Are there different types of sleep?
There are two types of sleep: REM and NREM
NREM or Non-Rapid Eye Movement
- is characterized by a reduction of physiological activity
- breathing and heart rate slows down, blood pressure and body temp drops
- You will experience periods of drowsiness, light sleep and then deeper sleep with no eye movement and decreased muscle activity.
- People who awaken during this stage may feel groggy or disoriented for several minutes.
- Children may experience bed-wetting, night terror or sleep walking during this stage.
REM or Rapid Eye Movement
- is the active period of sleep
- breathing becomes more rapid, irregular and shallow
- eyes move rapidly in various directions
- heart rate and blood pressure rises
- dreams occur during this stage
Ms. Barranco said research shows that adults of every age need a range of seven to nine hours of sleep each night to maintain optimal health.
“Teenagers need about 9.5 hours and infants generally require around 16 hours,” Ms. Barranco said. “Having the right amount of sleep and the right balance between the two stages is important for obtaining restful restorative sleep and for promoting processes such as learning, memory, mood and the ability to concentrate.”

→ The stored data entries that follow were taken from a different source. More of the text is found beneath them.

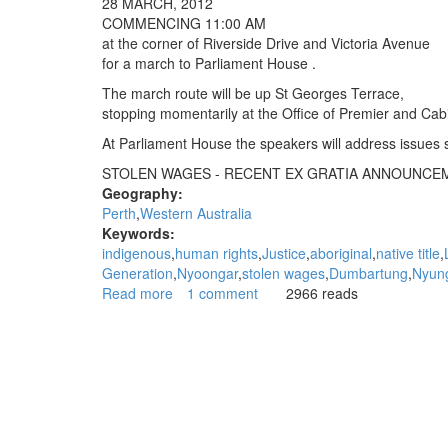
28 MARCH, 2012
can
COMMENCING 11:00 AM
go
at the corner of Riverside Drive and Victoria Avenue
straight
for a march to Parliament House .
to
hell"
The march route will be up St Georges Terrace,
stopping momentarily at the Office of Premier and Cab
At Parliament House the speakers will address issues 
STOLEN WAGES - RECENT EX GRATIA ANNOUNCE
Geography:
Perth
Western Australia
Keywords:
indigenous
human rights
Justice
aboriginal
native title
Generation
Nyoongar
stolen wages
Dumbartung
Nyun
Read more
about
1 comment
2966 reads
From
Dumbartung
Aboriginal
Corporation
-
Stolen
Wages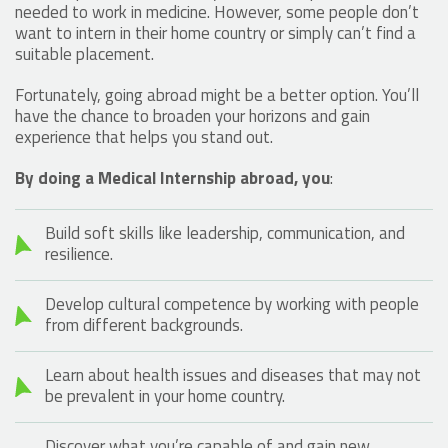
needed to work in medicine. However, some people don’t
want to intern in their home country or simply can’t find a
suitable placement.
Fortunately, going abroad might be a better option. You’ll
have the chance to broaden your horizons and gain
experience that helps you stand out.
By doing a Medical Internship abroad, you
:
Build soft skills like leadership, communication, and
resilience.
Develop cultural competence by working with people
from different backgrounds.
Learn about health issues and diseases that may not
be prevalent in your home country.
Discover what you’re capable of and gain new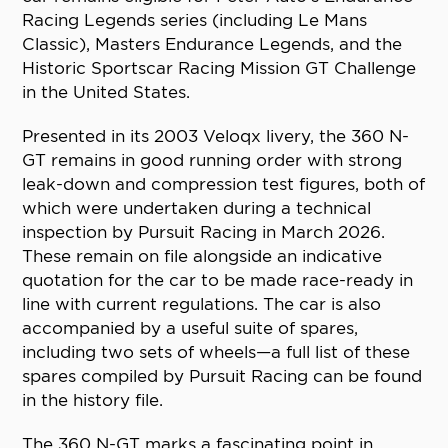
Racing Legends series (including Le Mans
Classic), Masters Endurance Legends, and the
Historic Sportscar Racing Mission GT Challenge
in the United States.
Presented in its 2003 Veloqx livery, the 360 N-
GT remains in good running order with strong
leak-down and compression test figures, both of
which were undertaken during a technical
inspection by Pursuit Racing in March 2026.
These remain on file alongside an indicative
quotation for the car to be made race-ready in
line with current regulations. The car is also
accompanied by a useful suite of spares,
including two sets of wheels—a full list of these
spares compiled by Pursuit Racing can be found
in the history file.
The 360 N-GT marks a fascinating point in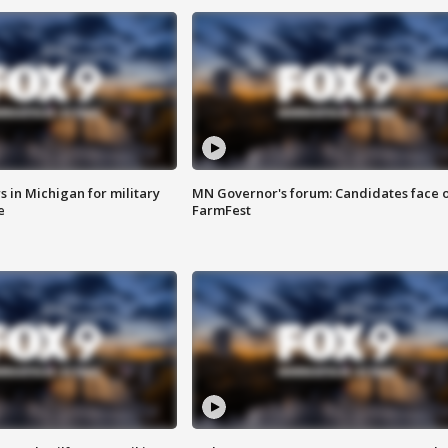
 in Michigan for military
MN Governor's forum: Candidates face o
e
FarmFest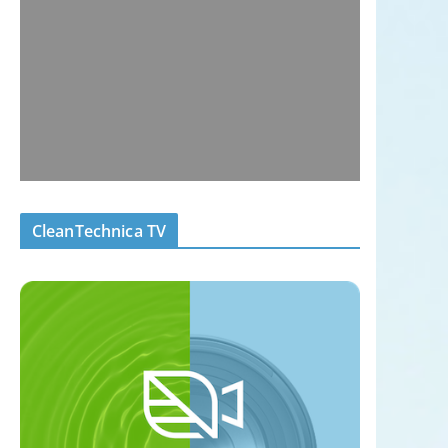
CleanTechnica TV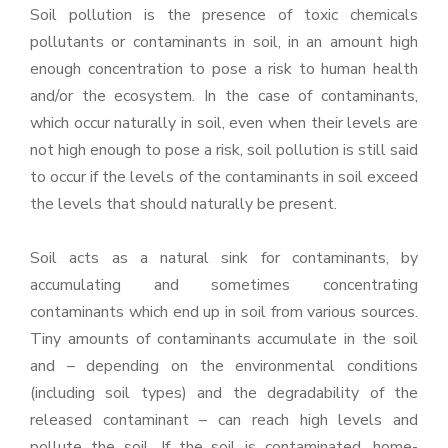
Soil pollution is the presence of toxic chemicals
pollutants or contaminants in soil, in an amount high
enough concentration to pose a risk to human health
and/or the ecosystem. In the case of contaminants,
which occur naturally in soil, even when their levels are
not high enough to pose a risk, soil pollution is still said
to occur if the levels of the contaminants in soil exceed
the levels that should naturally be present.
Soil acts as a natural sink for contaminants, by
accumulating and sometimes concentrating
contaminants which end up in soil from various sources.
Tiny amounts of contaminants accumulate in the soil
and – depending on the environmental conditions
(including soil types) and the degradability of the
released contaminant – can reach high levels and
pollute the soil. If the soil is contaminated, home-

Researchers have found that sleep loss may have harmful consequences for our immune and endocrine systems as well as contribute to serious illnesses such as obesity, diabetes, hypertension, stress, angerm, anxiety and depression, she said.
“Sleep deprivation also adversely affects cognition and motor performance,” she said, citing a study performed by Stanford University researchers that found that people getting only 3-5 hours of sleep per night for seven consecutive nights had significantly impaired alertness and motor performance more than someone who was legally intoxicated.
“It's not only the quantity of sleep but the quality of sleep that we need to maintain a healthy life,” she said.